For the first time in a very long time, Cleveland’s oldest Black newspaper, The Call & Post has stirred up some controversy and has some level of significance thanks to its portrayal of Ohio State Senator Nina Turner as Aunt Jemima in an editorial cartoon. The cartoon and editorial chastise Turner for having the gall to stand against the masses and back last November’s ballot Issue 6, which will reform Cuyahoga County government.
The cartoon struck a nerve with a number of Clevelanders including United Pastors in Mission, a group representing a large number of Cleveland’s Black ministers. The ministers who were opponents of Issue 6 have called for an apology from The Call & Post.
Before I continue with my views on this subject I must state that I spent the formative years of my career at The Call and Post. I have a fondness for the newspaper, but I have felt since long before I left the paper that the leaders of the publication were not intune with the community they serve. This disconnect with the community has caused the newspaper to suffer with subscriptions, advertising and most importantly readership. The Call & Post, is struggling to survive, as are many print publications and this could be the opportunity they were looking for to reignite interest in what they have to say.
Unfortunately, this resurgence comes in the middle of an issue that pits one group of the Black community against another, a sad commentary on this community.

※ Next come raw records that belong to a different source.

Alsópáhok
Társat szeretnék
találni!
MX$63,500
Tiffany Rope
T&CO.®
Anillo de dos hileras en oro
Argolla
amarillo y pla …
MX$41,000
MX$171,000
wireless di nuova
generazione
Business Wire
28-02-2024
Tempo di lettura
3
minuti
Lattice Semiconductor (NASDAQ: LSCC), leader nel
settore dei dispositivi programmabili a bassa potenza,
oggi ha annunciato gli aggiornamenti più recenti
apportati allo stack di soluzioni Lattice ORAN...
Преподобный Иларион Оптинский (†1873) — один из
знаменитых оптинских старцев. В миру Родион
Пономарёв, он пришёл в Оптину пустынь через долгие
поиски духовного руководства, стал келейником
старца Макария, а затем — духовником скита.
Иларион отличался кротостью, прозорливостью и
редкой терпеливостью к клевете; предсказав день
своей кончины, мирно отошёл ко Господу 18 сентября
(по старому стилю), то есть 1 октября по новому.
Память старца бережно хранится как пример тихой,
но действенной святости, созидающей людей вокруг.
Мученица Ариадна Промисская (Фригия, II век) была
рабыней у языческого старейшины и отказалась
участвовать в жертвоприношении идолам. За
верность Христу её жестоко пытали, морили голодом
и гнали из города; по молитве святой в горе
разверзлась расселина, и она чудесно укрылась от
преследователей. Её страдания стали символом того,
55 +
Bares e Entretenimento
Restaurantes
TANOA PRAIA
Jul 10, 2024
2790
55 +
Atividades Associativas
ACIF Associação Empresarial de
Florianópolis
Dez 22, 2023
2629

As a journalist I was not appalled as many in the community have stated they are because first and foremost you have to put the caricature into context – it is an editorial cartoon. It is not meant to be supportive, it is meant to be an exaggeration and to do just what it has done – ignite dialouge and discussion. I also believe that we in the Black community at times become overly sensitive about these issues. I read a comment connecting this depiction to the Don Imus controversy with the women’s basketball team from Rutgers and in my opinion that is like apples and oranges – two different families.

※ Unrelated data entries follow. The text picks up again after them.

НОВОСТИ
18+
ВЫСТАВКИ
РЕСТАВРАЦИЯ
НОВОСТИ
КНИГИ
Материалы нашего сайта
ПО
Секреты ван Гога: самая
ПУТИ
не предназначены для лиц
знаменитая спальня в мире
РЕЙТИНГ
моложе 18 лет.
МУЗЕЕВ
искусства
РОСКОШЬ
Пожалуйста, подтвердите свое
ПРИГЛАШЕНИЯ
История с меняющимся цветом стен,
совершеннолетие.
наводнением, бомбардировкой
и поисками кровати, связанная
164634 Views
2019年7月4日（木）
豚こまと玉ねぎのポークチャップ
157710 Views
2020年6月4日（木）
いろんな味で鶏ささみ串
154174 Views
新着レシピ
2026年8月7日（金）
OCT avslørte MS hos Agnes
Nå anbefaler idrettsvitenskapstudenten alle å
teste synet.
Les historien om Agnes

Political commentator Bill Patmon put the controversy into context during an appearance on WKYC-TV 3’s
evening news Tuesday as he cited editorial cartoons that had appeared in the daily Plain Dealer
that offered negative portrayals of former Congresswoman Stephanie Tubbs Jones and former Councilwoman Fannie Lewis. Both of these women are now deceased, but I’m sure both would be proud of Turner’s ability to take a stand against the establishment – although they too would probably have been on the opposite side of this issue.

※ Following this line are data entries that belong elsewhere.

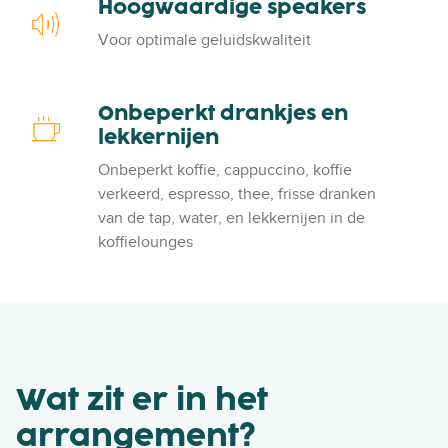
Hoogwaardige speakers
H
s
k
o
c
Voor optimale geluidskwaliteit
e
o
h
n
g
e
d
w
r
Onbeperkt drankjes en
O
e
a
m
lekkernijen
n
w
a
b
i
Onbeperkt koffie, cappuccino, koffie
r
e
f
verkeerd, espresso, thee, frisse dranken
d
p
i
van de tap, water, en lekkernijen in de
i
e
koffielounges
g
r
e
k
s
t
p
d
e
r
a
a
Wat zit er in het
k
n
e
k
arrangement?
r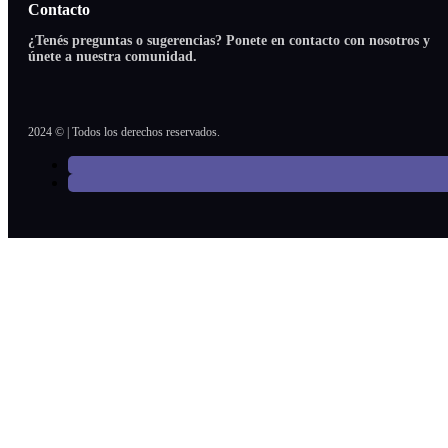
Contacto
¿Tenés preguntas o sugerencias? Ponete en contacto con nosotros y
únete a nuestra comunidad.
2024 © | Todos los derechos reservados.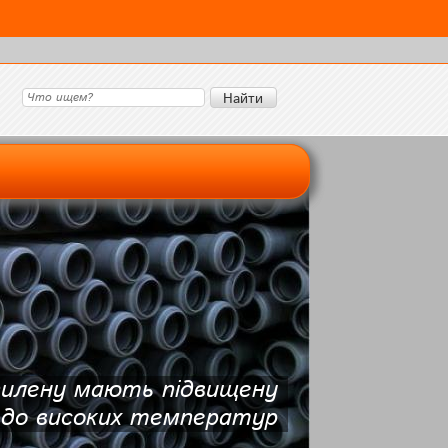
опилену мають підвищену
 до високих температур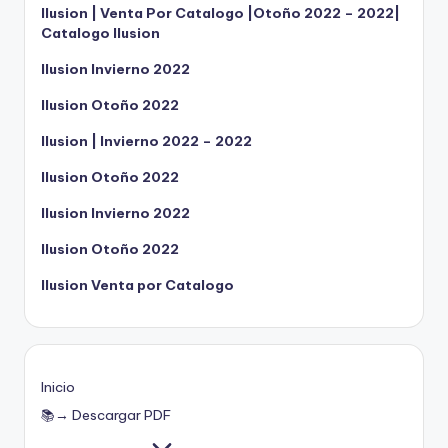
Ilusion | Venta Por Catalogo |Otoño 2022 – 2022|
Catalogo Ilusion
Ilusion Invierno 2022
Ilusion Otoño 2022
Ilusion | Invierno 2022 – 2022
Ilusion Otoño 2022
Ilusion Invierno 2022
Ilusion Otoño 2022
Ilusion Venta por Catalogo
Inicio
📚→ Descargar PDF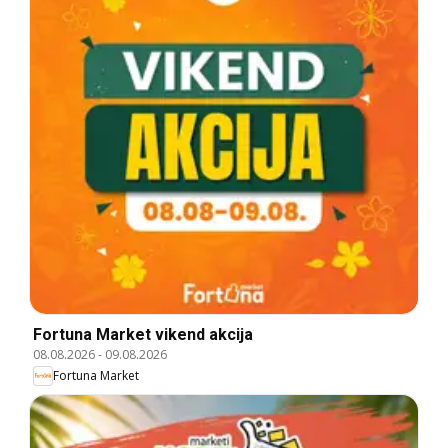
Fortuna Market vikend akcija
08.08.2026
-
09.08.2026
Fortuna Market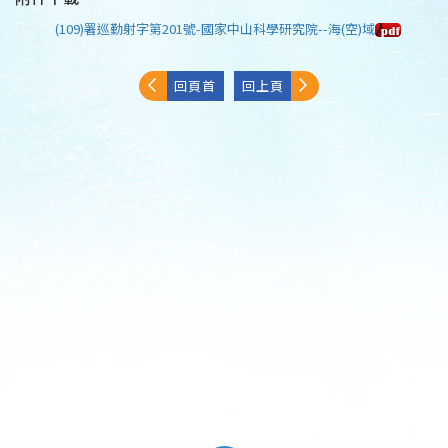
(109)署巡勤射字第201號-國家中山科學研究院--海(空)域
回頁首
回上頁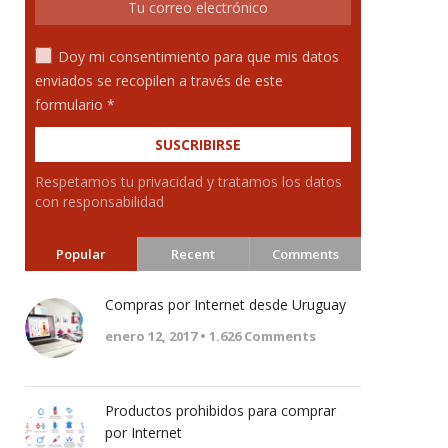
Doy mi consentimiento para que mis datos
enviados se recopilen a través de este
formulario *
Respetamos tu privacidad y tratamos los datos
con responsabilidad
Popular
Recent
Comments
Compras por Internet desde Uruguay
enero 12, 2017 •
1.626
Comments
Productos prohibidos para comprar
por Internet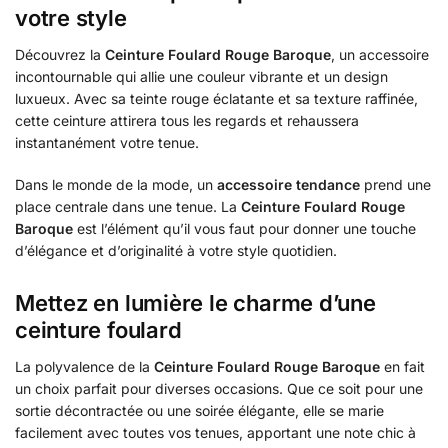
votre style
Découvrez la
Ceinture Foulard Rouge Baroque
, un accessoire
incontournable qui allie une couleur vibrante et un design
luxueux. Avec sa teinte rouge éclatante et sa texture raffinée,
cette ceinture attirera tous les regards et rehaussera
instantanément votre tenue.
Dans le monde de la mode, un
accessoire tendance
prend une
place centrale dans une tenue. La
Ceinture Foulard Rouge
Baroque
est l’élément qu’il vous faut pour donner une touche
d’élégance et d’originalité à votre style quotidien.
Mettez en lumière le charme d’une
ceinture foulard
La polyvalence de la
Ceinture Foulard Rouge Baroque
en fait
un choix parfait pour diverses occasions. Que ce soit pour une
sortie décontractée ou une soirée élégante, elle se marie
facilement avec toutes vos tenues, apportant une note chic à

At the crux of this issue however is the generational divide that exists in Cleveland politics and leadership. This cartoon has brought to the forefront the fact that there is a wide gulf between the young and the old guard in Cleveland, and someone needs to work to bridge that gap.
While The Call & Post has indicated it will not offer an apology, it should join forces with The United Pastors In Mission and attempt to begin building the bridge that will heal wounds and prepare the Black community for the future.
This could be a win-win situation for both the newspaper and the community. If young people feel they have a seat at the table and their opinions matter they will be more engaged in the community and that is something this community desperately needs.